Chicago Family Business Council at DePaul University

04 Mar Chicago Family Business Council at DePaul University

This week I flew from my hometown of Dallas to address the Chicago Family Business Council at DePaul University.  I was so honored to address this illustrious group of family companies and I am very appreciative of their faith in me and the work I do.

The Council, also known as the CFBC, is made up of some 157-business owners who represent about 90 different companies across a broad spectrum of industries. The membership also varies in size and profitability, from the “mom and pops” to the bigger, more diversified companies. About 80% of CFBC’s membership is comprised of family businesses while the rest is privately held or headed up by a sole entrepreneur.

Every year the Council hosts a wide number of conferences or events. Many of their activities are centered around the smaller, roundtable discussions involving some key elements of family business or managerial best practices.  This month they decided to bring me in to give my keynote presentation, Texas Patriarch – The Rise and Fall of a Family Business.

In the fall of 2016, I completed the written version of this story in a newly released book entitled, Texas Patriarch – A Legacy Lost.   I was tickled when CFBC bought 10 copies of my book and gave them away to randomly selected winners in the audience. I made sure each winner got an autographed copy.

Founded in 1993 by the late visionary, James P. Liautaud, CFBC began with an association at the University of Illinois. For the next two decades, CFBC operated under the auspices of the University of Chicago but in 2012, a new alliance was formed with DePaul.

I have to admit that in some ways, this was a strange trip for me. It was the first time I’d ever visited the Chicago area without actually seeing the big city, of which I have become a huge fan. That’s because the conference was held out in the suburbs of Oak Brook, located a bit south and west of downtown.
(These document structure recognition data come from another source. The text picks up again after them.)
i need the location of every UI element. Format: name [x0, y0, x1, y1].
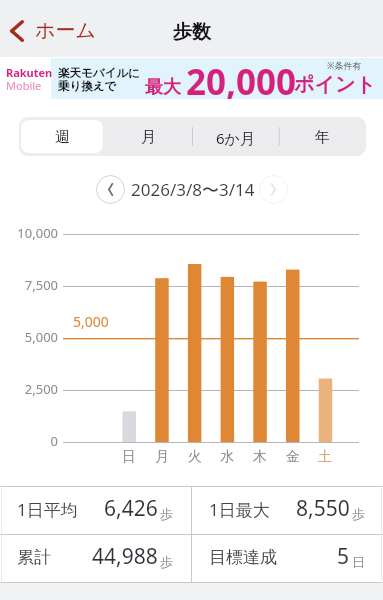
staticText: 目標達成 [209, 547, 277, 568]
staticText: 5 [337, 542, 350, 571]
staticText: 歩数 [173, 20, 211, 44]
staticText: 火 [183, 448, 207, 466]
staticText: 年 [315, 128, 330, 147]
staticText: 月 [141, 128, 156, 147]
staticText: 6,426 [104, 494, 158, 523]
staticText: 土 [313, 448, 337, 466]
staticText: 乗り換えで [58, 79, 117, 93]
staticText: 歩 [160, 554, 173, 570]
staticText: 累計 [17, 547, 51, 568]
staticText: 20,000 [186, 58, 297, 99]
staticText: 0 [0, 432, 58, 450]
staticText: 5,000 [73, 312, 109, 331]
staticText: ホーム [35, 18, 96, 43]
staticText: 木 [248, 448, 272, 466]
button[interactable]: 6か月 [192, 117, 279, 156]
staticText: 5,000 [0, 328, 58, 346]
staticText: 金 [281, 448, 305, 466]
staticText: 6か月 [216, 128, 255, 148]
staticText: ※条件有 [327, 59, 362, 71]
button[interactable]: Rakuten [0, 58, 383, 99]
staticText: Rakuten [6, 65, 53, 80]
staticText: 7,500 [0, 276, 58, 294]
button[interactable]: 年 [279, 117, 366, 156]
staticText: Mobile [6, 78, 42, 93]
button[interactable]: ホーム [0, 14, 104, 47]
staticText: 1日平均 [17, 498, 78, 521]
button[interactable]: 1日最大 [192, 487, 383, 534]
staticText: 歩 [352, 506, 365, 522]
staticText: 週 [55, 128, 70, 147]
button[interactable]: 1日平均 [0, 487, 191, 534]
button[interactable]: Previous week [96, 175, 125, 204]
staticText: 2026/3/8〜3/14 [131, 178, 255, 201]
staticText: 最大 [145, 76, 181, 99]
staticText: 月 [150, 448, 174, 466]
staticText: 8,550 [296, 494, 350, 523]
button[interactable]: Next week [259, 175, 288, 204]
staticText: 10,000 [0, 224, 58, 242]
button[interactable]: 週 [19, 117, 105, 156]
staticText: 1日最大 [209, 498, 270, 521]
button[interactable]: 月 [105, 117, 192, 156]
button[interactable]: 目標達成 [192, 535, 383, 582]
staticText: 水 [215, 448, 239, 466]
staticText: 2,500 [0, 380, 58, 398]
staticText: 日 [117, 448, 141, 466]
staticText: 44,988 [92, 542, 158, 571]
staticText: 日 [352, 554, 365, 570]
staticText: ポイント [294, 72, 376, 97]
staticText: 楽天モバイルに [58, 66, 140, 80]
button[interactable]: 累計 [0, 535, 191, 582]
staticText: 歩 [160, 506, 173, 522]
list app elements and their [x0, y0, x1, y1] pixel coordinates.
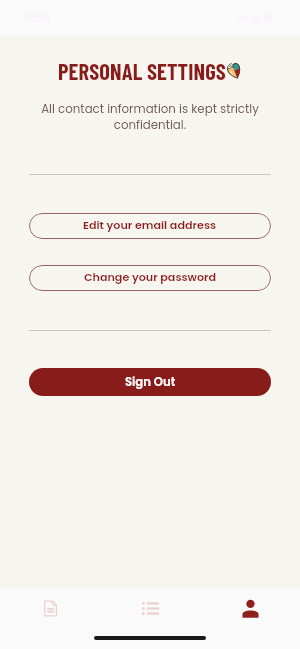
button[interactable]: Edit your email address — [29, 213, 271, 239]
button[interactable]: Profile — [200, 589, 300, 627]
staticText: Sign Out — [125, 374, 176, 390]
staticText: All contact information is kept strictly… — [30, 101, 270, 133]
staticText: Edit your email address — [83, 217, 217, 233]
staticText: PERSONAL SETTINGS — [58, 57, 226, 84]
staticText: Change your password — [84, 269, 217, 285]
button[interactable]: Documents — [0, 589, 100, 627]
button[interactable]: List — [100, 589, 200, 627]
button[interactable]: Sign Out — [29, 368, 271, 396]
button[interactable]: Change your password — [29, 265, 271, 291]
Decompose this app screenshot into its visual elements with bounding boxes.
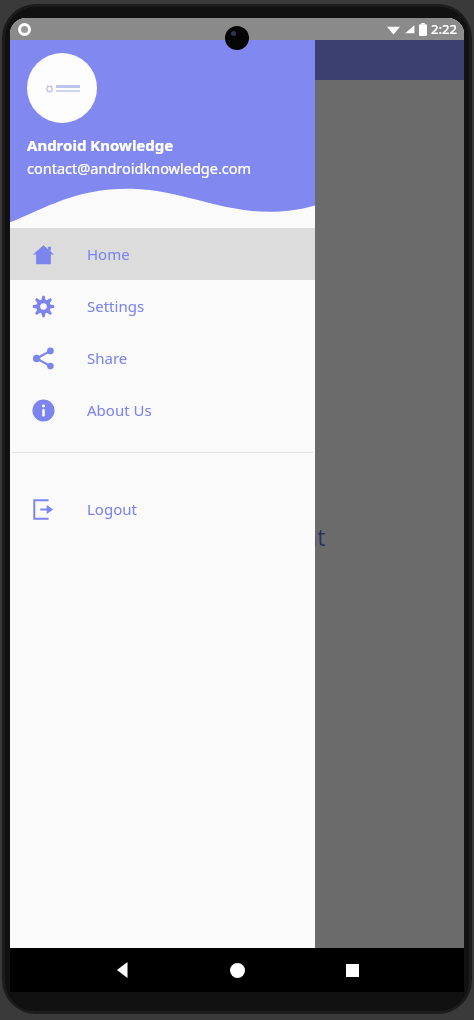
button[interactable]: Home bbox=[10, 228, 315, 280]
button[interactable]: Home bbox=[215, 948, 259, 992]
staticText: Settings bbox=[87, 296, 145, 316]
staticText: Home bbox=[87, 244, 130, 264]
button[interactable]: Back bbox=[101, 948, 145, 992]
button[interactable]: Logout bbox=[10, 483, 315, 535]
staticText: Share bbox=[87, 348, 128, 368]
staticText: contact@androidknowledge.com bbox=[27, 158, 252, 178]
button[interactable]: Share bbox=[10, 332, 315, 384]
staticText: Logout bbox=[87, 499, 137, 519]
button[interactable]: Settings bbox=[10, 280, 315, 332]
button[interactable]: About Us bbox=[10, 384, 315, 436]
button[interactable]: Recents bbox=[330, 948, 374, 992]
staticText: About Us bbox=[87, 400, 152, 420]
staticText: Home Fragment bbox=[149, 521, 326, 552]
staticText: Android Knowledge bbox=[27, 135, 174, 155]
staticText: 2:22 bbox=[431, 20, 457, 38]
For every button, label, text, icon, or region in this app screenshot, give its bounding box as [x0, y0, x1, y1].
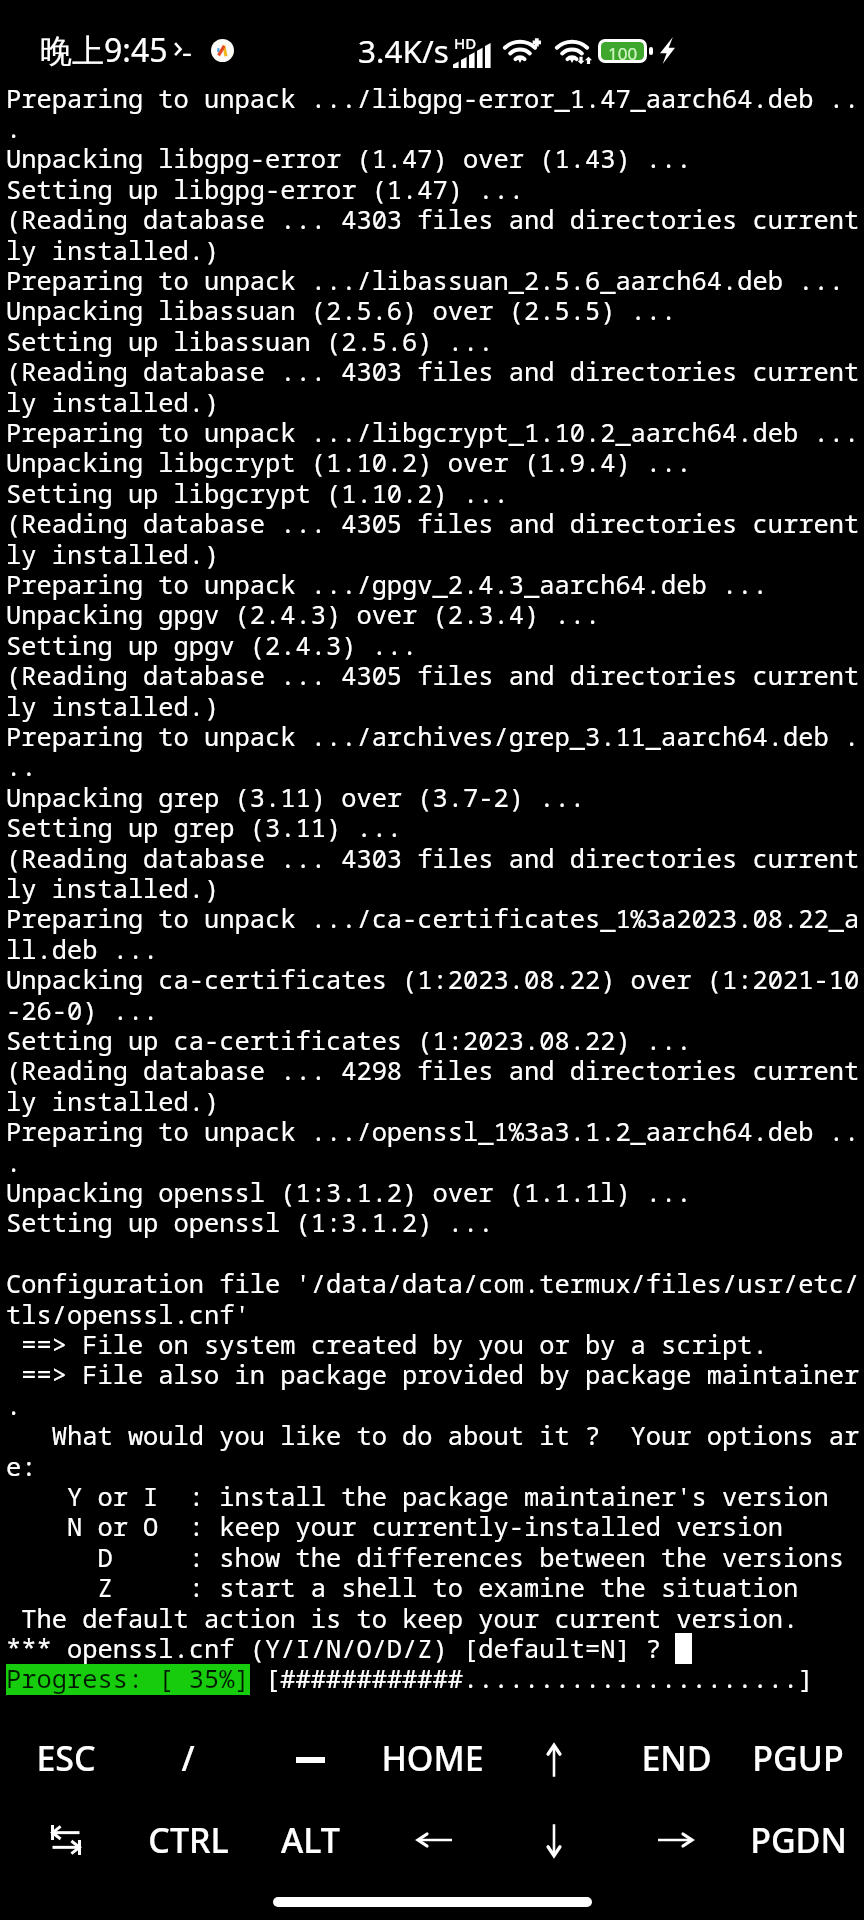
staticText: . [6, 1388, 22, 1423]
staticText: (Reading database ... 4305 files and dir… [6, 658, 860, 693]
staticText: .. [6, 749, 37, 784]
button[interactable]: Left [371, 1799, 493, 1881]
staticText: Z : start a shell to examine the situati… [6, 1570, 799, 1605]
button[interactable]: END [615, 1717, 737, 1799]
staticText: (Reading database ... 4298 files and dir… [6, 1053, 860, 1088]
staticText: ESC [36, 1735, 96, 1781]
staticText: What would you like to do about it ? You… [6, 1418, 860, 1453]
staticText: HOME [381, 1735, 484, 1781]
button[interactable]: Slash [127, 1717, 249, 1799]
button[interactable]: CTRL [127, 1799, 249, 1881]
staticText: Setting up openssl (1:3.1.2) ... [6, 1205, 494, 1240]
button[interactable]: Down [493, 1799, 615, 1881]
staticText: ==> File also in package provided by pac… [6, 1357, 860, 1392]
staticText: *** openssl.cnf (Y/I/N/O/D/Z) [default=N… [6, 1631, 677, 1666]
staticText: N or O : keep your currently-installed v… [6, 1509, 783, 1544]
staticText: . [6, 111, 22, 146]
staticText: ==> File on system created by you or by … [6, 1327, 768, 1362]
staticText: Setting up libgpg-error (1.47) ... [6, 172, 524, 207]
staticText: 3.4K/s [358, 29, 449, 72]
staticText: (Reading database ... 4303 files and dir… [6, 202, 860, 237]
button[interactable]: PGDN [737, 1799, 859, 1881]
button[interactable]: Terminal output [0, 0, 864, 1717]
staticText: PGUP [752, 1735, 844, 1781]
staticText: 100 [608, 42, 638, 60]
staticText: Preparing to unpack .../archives/grep_3.… [6, 719, 860, 754]
staticText: Setting up libassuan (2.5.6) ... [6, 324, 494, 359]
staticText: 晚上9:45 [40, 28, 168, 72]
button[interactable]: ALT [249, 1799, 371, 1881]
staticText: Unpacking libgcrypt (1.10.2) over (1.9.4… [6, 445, 692, 480]
staticText: Preparing to unpack .../gpgv_2.4.3_aarch… [6, 567, 768, 602]
staticText: (Reading database ... 4305 files and dir… [6, 506, 860, 541]
staticText: -26-0) ... [6, 993, 159, 1028]
staticText: ALT [281, 1817, 340, 1863]
staticText: Unpacking libgpg-error (1.47) over (1.43… [6, 141, 692, 176]
staticText: / [181, 1735, 195, 1781]
button[interactable]: PGUP [737, 1717, 859, 1799]
button[interactable]: HOME [371, 1717, 493, 1799]
staticText: Unpacking openssl (1:3.1.2) over (1.1.1l… [6, 1175, 692, 1210]
staticText: (Reading database ... 4303 files and dir… [6, 841, 860, 876]
staticText: PGDN [750, 1817, 847, 1863]
staticText: ly installed.) [6, 1084, 220, 1119]
staticText: Progress: [ 35%] [6, 1661, 250, 1696]
staticText: Preparing to unpack .../libassuan_2.5.6_… [6, 263, 844, 298]
staticText: ly installed.) [6, 689, 220, 724]
staticText: ly installed.) [6, 871, 220, 906]
button[interactable]: Right [615, 1799, 737, 1881]
staticText: [############......................] [265, 1661, 814, 1696]
staticText: Setting up ca-certificates (1:2023.08.22… [6, 1023, 692, 1058]
staticText: Setting up grep (3.11) ... [6, 810, 403, 845]
button[interactable]: Up [493, 1717, 615, 1799]
staticText: Unpacking gpgv (2.4.3) over (2.3.4) ... [6, 597, 601, 632]
staticText: (Reading database ... 4303 files and dir… [6, 354, 860, 389]
staticText: D : show the differences between the ver… [6, 1540, 844, 1575]
staticText: Setting up gpgv (2.4.3) ... [6, 628, 418, 663]
staticText: ly installed.) [6, 537, 220, 572]
staticText: Preparing to unpack .../libgcrypt_1.10.2… [6, 415, 860, 450]
staticText: ll.deb ... [6, 932, 159, 967]
staticText: Y or I : install the package maintainer'… [6, 1479, 829, 1514]
staticText: END [641, 1735, 712, 1781]
staticText: . [6, 1145, 22, 1180]
staticText: Preparing to unpack .../ca-certificates_… [6, 901, 860, 936]
staticText: Unpacking ca-certificates (1:2023.08.22)… [6, 962, 860, 997]
button[interactable]: ESC [5, 1717, 127, 1799]
staticText: ly installed.) [6, 233, 220, 268]
staticText: Preparing to unpack .../openssl_1%3a3.1.… [6, 1114, 860, 1149]
staticText: Unpacking libassuan (2.5.6) over (2.5.5)… [6, 293, 677, 328]
button[interactable]: Dash [249, 1717, 371, 1799]
staticText: tls/openssl.cnf' [6, 1297, 250, 1332]
staticText: Configuration file '/data/data/com.termu… [6, 1266, 860, 1301]
staticText: Setting up libgcrypt (1.10.2) ... [6, 476, 509, 511]
staticText: Preparing to unpack .../libgpg-error_1.4… [6, 81, 860, 116]
staticText: HD [454, 33, 477, 53]
staticText: CTRL [148, 1817, 229, 1863]
staticText: e: [6, 1449, 37, 1484]
button[interactable]: Tab [5, 1799, 127, 1881]
staticText: Unpacking grep (3.11) over (3.7-2) ... [6, 780, 585, 815]
staticText: ly installed.) [6, 385, 220, 420]
staticText: The default action is to keep your curre… [6, 1601, 799, 1636]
Late that afternoon, the conference finally gets underway and when it does, the pace is fast and furious.  The next four hours is terribly intense for me as I am completely focused on giving the best presentation I can and, following that, meeting all the families of CFBC and hearing their stories.

But I have to say that the most interesting part of the experience for me is what happens after I am done speaking.  For the next hour and a half, I am working the room.  In almost every case, those who approached me were just as open as I was during the hour and a half talk.

Their stories all seem to follow a familiar pattern; a founder who is fast approaching retirement and the next generation grappling with all sorts of questions about what to do with the business.

  • Who should run the business after dad retires?
  • Should we keep the business or sell it?
  • If we sell it, can we manage our money well enough to last forever?
  • If we do decide to keep it, how should we run it?

These, as well as so many other questions are weighing heavily on the minds of all of these entrepreneurs.

There is one point during my talk in which I am always very firm. I tell each audience – just as I told the one at Oak Brook – that I have a bias. My bias is that I am almost always opposed to selling the family firm.

This then, is my value proposition…to do whatever it takes to keep the family enterprise alive. Working together, if we can come up with a strategy to perpetuate the family business and get through these difficult transition periods, I believe we can create real value.

In fact, tremendous value.

This, in essence, is what my practice is all about…perpetuating, preserving and sustaining the family business and doing all that we can to serve the best interests of the family that owns it.

Many thanks to the Chicago Family Business Council.